- #1
Richardbryant
- 24
- 0
Homework Statement
Here are the three problems that i couldn't solve from the book Calculus volume 2 by apostol
10.9 Exercise
2. Find the amount of work done by the force f(x,y)=(x^2-y^2)i+2xyj in moving a particle (in a counter clockwise direction) once around the square bounded by the coordinate axes and the lines x=a and y=a, a>0
4) A force field f in 3-space is give by the formula f(x,y,z)=yzi+xzj+x(y+1)k.
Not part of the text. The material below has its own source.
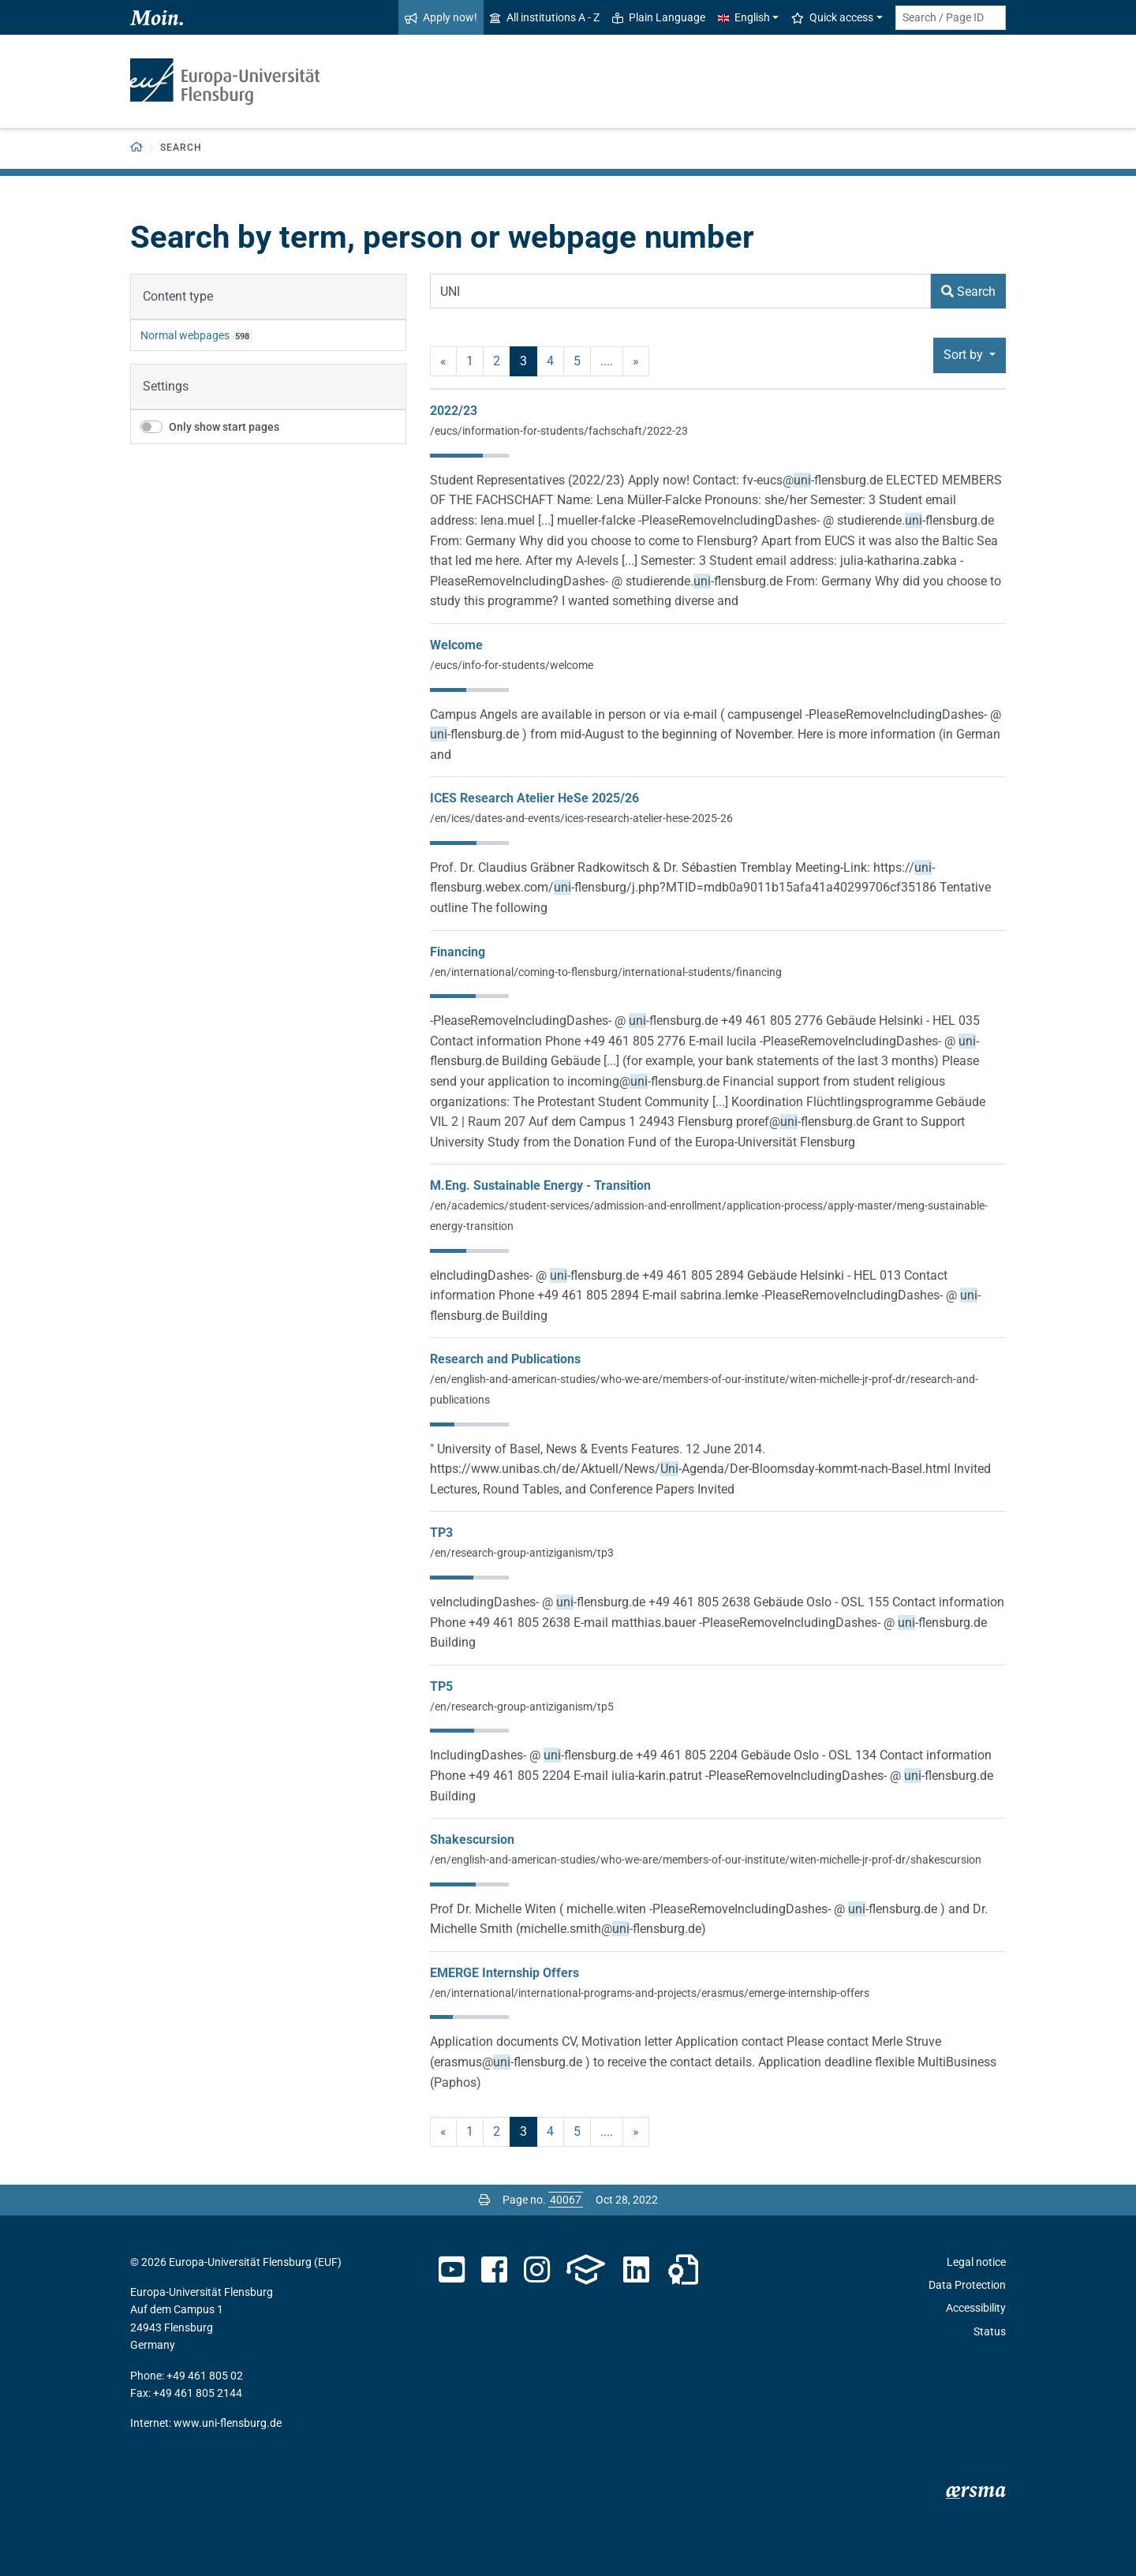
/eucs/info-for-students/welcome (511, 665)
Calculate the work done by f in moving a particle once around the triangle with verticles (0,0,0),(1,1,1),(-1,1,-1) in that order
6) Calculate the work done by the force field f(x,y,z)=(y-z)i+(z-x)j+(x-y)k along the curve of intersection of the sphere x^2+y^2+z^2=4 and the plane z=ytanb where 0<b<pi/2. The path is tranversed in a direction that appears counterclockwise when viewed from high above th xy-plane.
Homework Equations
3. The Attempt at a Solution [/B]
2)(0,0)-->(a,0) r(t)=ati r'(t)=ai
(a,0)-->(a,a) r(t)=atj r'(t)=aj
(a,a)-->(0,a) r(t)=-ati r'(t)=-ai
(0,a)-->(0,0) r(t)=-atj r'(t)=-aj
∫ƒ.dr= ∫(a^2 t^2)i⋅ai dt (0-->1)+ ∫(-a^2t^2)i⋅aj dt + ∫(a^2t^2)i -ai⋅dt (-1-->0) + ∫(-a^2t^2)i⋅-aj dt
=2a^3/3
yet the correct answer is 2a^3 by the textbook
4)(0,0,0)-->(1,1,1) r(t)=ti+tj+tk r'(t)=i+j+k
(1,1,1)-->(-1,1,-1) r(t)=(1-2t)i+(1-2t)k r'(t)=-2i+-2k
∫ƒ.dr= ∫t^2i+t^2j+(t^2+t)k⋅(i+j+k) dt (0-->1) + ∫(1-2t)^2i +(1-2t)k ⋅(-2i-2k) dt (0-->1)
=t^3+(5/2)t^2-2t
=3/2
yet the correct answer is 0 by the textbook
6)i stuck in parametrize the equation